Terry Jay McCready is a 64-year-old Elvis Presley impersonator who lives in Graceland Park, the far northeastern corner of the 1st District. He says he retired as a procurement supervisor for the Baltimore City Department of Public Works two years ago, after 22 years on the job, and now has enough free time to mount a campaign to unseat Kraft. He's a familiar face at the annual Night of 100 Elvises at West Baltimore's Lithuanian Hall, where his act, which he calls "The Treasured Memories of Elvis," has been on the bill for 11 years. "I'm the one who introduces Santa Claus," he explains.

McCready first conceived of the idea of challenging Kraft last year, he says, but "I waited to make sure I could devote a lot of time to it, and now I know I can." Asked if someone put him up to filing for office, as a way to make life difficult for Kraft, McCready insists that "it was entirely my decision to run, I didn't discuss it with anyone but my wife"--Alice McCready, who serves as the campaign's treasurer. He hints that he has some heavy-hitting fundraisers prepared, but "I'd rather not say at this time" who they are, other than to assert that they "are active in politics throughout the state of Maryland, locally and statewide."

McCready, like the other challengers, says the people he talks to in the 1st District aren't impressed with Kraft. "I don't know Mr. Kraft too well," he explains. "But I know a number of people in the district who are not pleased with him, and a lot of people actually said, `We don't even know who he is.'"

Kraft grew up in Waverly, but much of his professional life was spent practicing law in Howard County, where in the 1990s he ran twice unsuccessfully for public office. He moved to Fells Point in 1997, and since then he's been an active Democratic Party stalwart, helping the statewide organization and briefly serving as the 46th District's state senator after Perry Sfikas stepped down in 2002. Since his election to the City Council, Kraft has proven to be an active legislator, especially in shepherding bills to aid economic development in the 1st District and to promote environmental issues.

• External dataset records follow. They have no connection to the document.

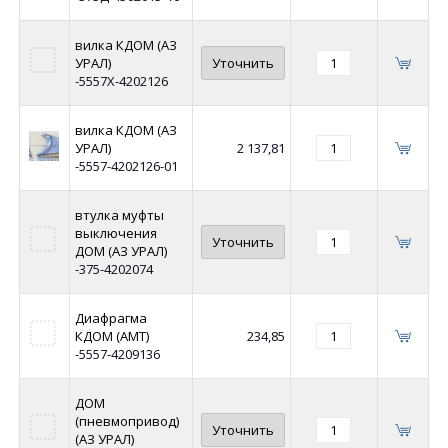
вилка КДОМ (АЗ
УРАЛ)
Уточнить
-5557Х-4202126
вилка КДОМ (АЗ
УРАЛ)
2 137,81
-5557-4202126-01
втулка муфты
выключения
Уточнить
ДОМ (АЗ УРАЛ)
-375-4202074
Диафрагма
КДОМ (АМТ)
234,85
-5557-4209136
ДОМ
(пневмопривод)
Уточнить
(АЗ УРАЛ)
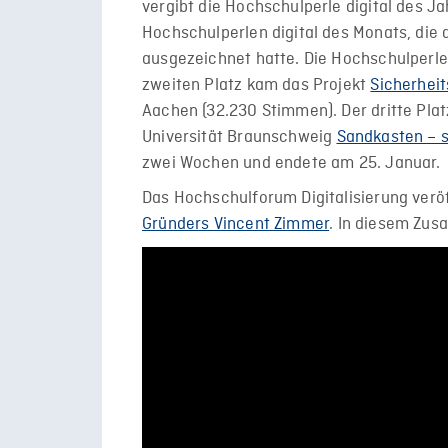
vergibt die Hochschulperle digital des J
Hochschulperlen digital des Monats, die
ausgezeichnet hatte. Die Hochschulperle 
zweiten Platz kam das Projekt
Sicherhei
Aachen (32.230 Stimmen). Der dritte Plat
Universität Braunschweig
Sandkasten – 
zwei Wochen und endete am 25. Januar.
Das Hochschulforum Digitalisierung verö
Gründers Vincent Zimmer
. In diesem Zu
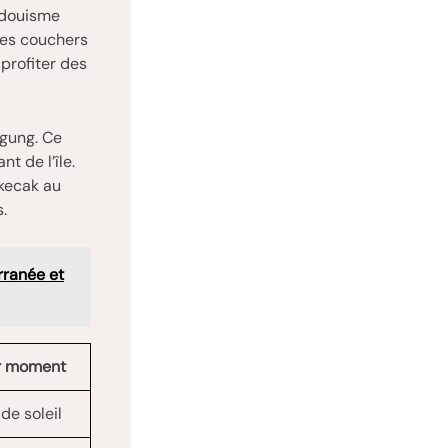
ndouisme
des couchers
 profiter des
Agung. Ce
t de l’île.
kecak au
.
rranée et
ur moment
de soleil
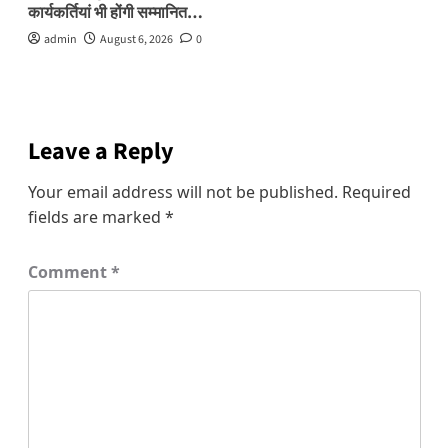
कार्यकर्तियां भी होंगी सम्मानित…
admin
August 6, 2026
0
Leave a Reply
Your email address will not be published.
Required
fields are marked
*
Comment
*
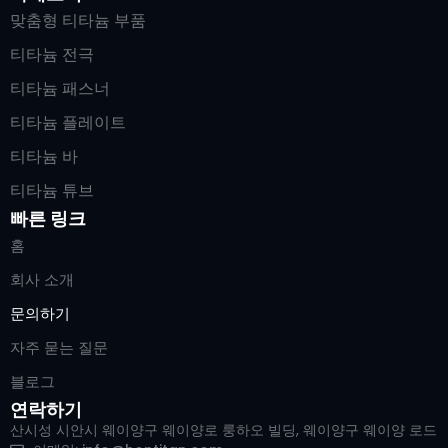
맞춤형 티타늄 부품
티타늄 전극
티타늄 패스너
티타늄 플레이트
티타늄 바
티타늄 튜브
빠른 링크
홈
회사 소개
문의하기
자주 묻는 질문
블로그
연락하기
산시성 시안시 웨이양구 웨이양로 룽하오 빌딩, 웨이양구 웨이양 로드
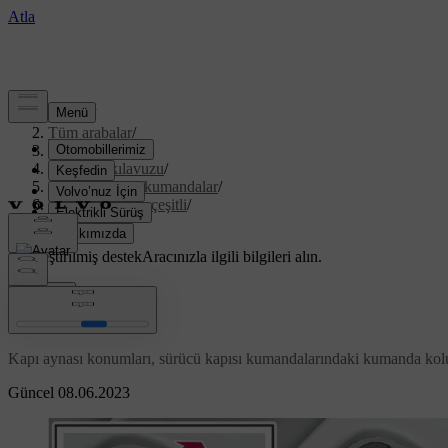
Destek
/
Tüm arabalar
/
XC70 2016
/
Kullanıcı kılavuzu
/
Göstergeler ve kumandalar
/
Kumandalar - çeşitli
/
Kapı aynaları
Özelleştirilmiş destek
Aracınızla ilgili bilgileri alın.
Giriş yap
Kapı aynaları
Kapı aynası konumları, sürücü kapısı kumandalarındaki kumanda kolu
Güncel 08.06.2023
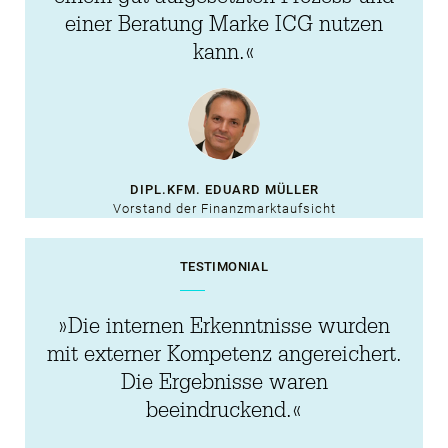
einer Beratung Marke ICG nutzen
kann.«
DIPL.KFM. EDUARD MÜLLER
Vorstand der Finanzmarktaufsicht
TESTIMONIAL
»Die internen Erkenntnisse wurden
mit externer Kompetenz angereichert.
Die Ergebnisse waren
beeindruckend.«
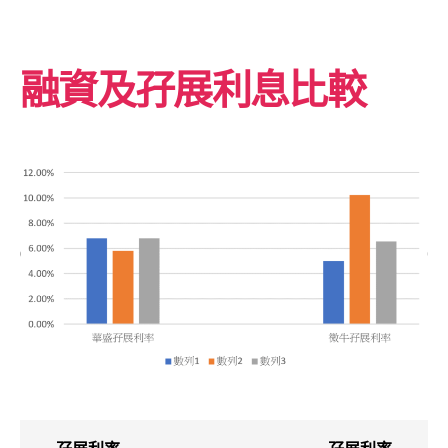
融資及孖展利息比較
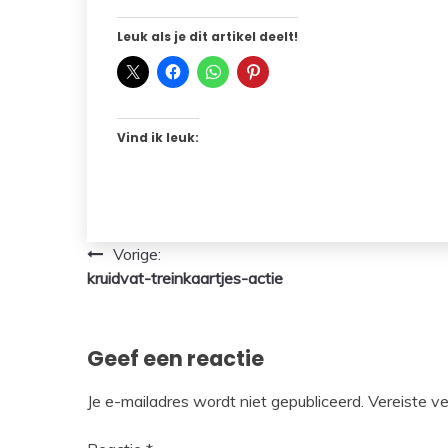
Leuk als je dit artikel deelt!
Vind ik leuk:
Bericht
Vorige:
kruidvat-treinkaartjes-actie
navigatie
Geef een reactie
Je e-mailadres wordt niet gepubliceerd.
Vereiste v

"Probably the number-one thing that I did was to get the flier bill passed" in 2005, Kraft says of his legislative record, explaining that the measure "limits the way commercial fliers can be distributed." He also is proud of his work on environmental issues generally, and says he has " a good record of working to have responsible growth" in a way that balances the interests of residents and developers. He promises more of the same if voters give him a second term, saying that "I've done a good job, I deserve to get re-elected, and I'm just going to continue to do what I've been doing."